UK chancellor George Osborne announced in February that a London Land Commission would be set up to "identify all the public sector and brownfield land in London" so that suitable sites could be developed to "help London meet its target to deliver 400,000 new homes by 2025".
The government confirmed in its March budget that the Commission had been set up and allocated £1 million to allow it to create a comprehensive database of relevant sites. At the first meeting of the Commission last week, it was announced that estate agency Savills had been appointed "to compile the preliminary stages" of the proposed land database and that the work was expected to be completed by the end of 2015.
According to a statement from the mayor of London's office, the preliminary data will be used to "map the spread of sites across the city". The statement said the Commission, chaired by mayor of London Boris Johnson and housing minister Brandon Lewis, would then "work across layers of government and public bodies to develop strategies for unlocking public land for development" and would "co-ordinate efforts to fast-track the [development] process, whilst ensuring a good return for the taxpayer and better regeneration sites across London".
Planning expert Richard Ford of Pinsent Masons, the law firm behind Out-Law.com said: "The last time data was sought on London's public sector brownfield land was in 2010 as part of the London component of the National Land Use Database which the The Homes and Communities Agency took over for London after it inherited responsibility from the London Development Agency. That information was incomplete as less than half of Boroughs responded."
"The London Land Commission's work will hopefully bring up to date and determine more clearly how much of London's development need can be provided on public sector brownfield land," he said. "Previous estimates have been that around 50% of housing needs up to 2030 could be met on known brownfield land, both publicly and privately owned."

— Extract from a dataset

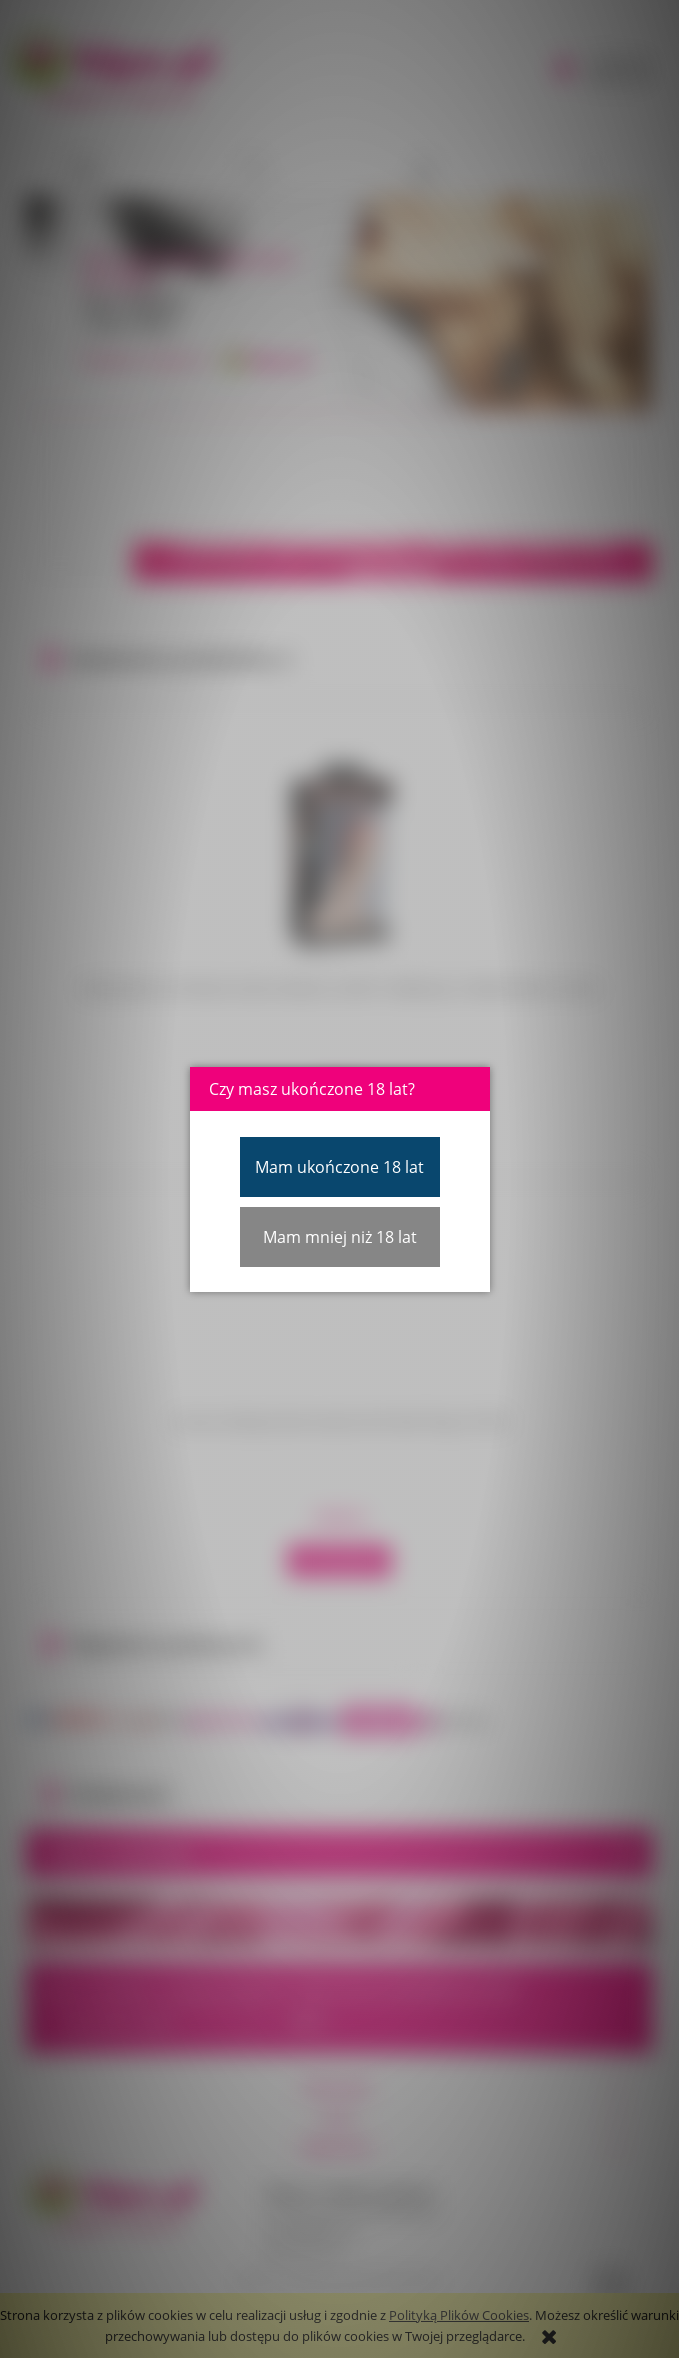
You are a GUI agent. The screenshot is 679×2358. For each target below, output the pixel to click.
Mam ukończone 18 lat (339, 1167)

"That indicated a need for significant greenfield and potential green belt release. It will therefore be interesting to see if the percentage of required development which can be delivered on brownfield land increases significantly as a result of this initiative," he said.
"If it becomes easier to get planning permission for land on the register via the proposed Local Development Order route, it will be interesting to see if boroughs and other public sector bodies flock to register sites to release value or whether some boroughs seek to resist registration in order to try and resist development pressure which may be unpopular locally," said Ford.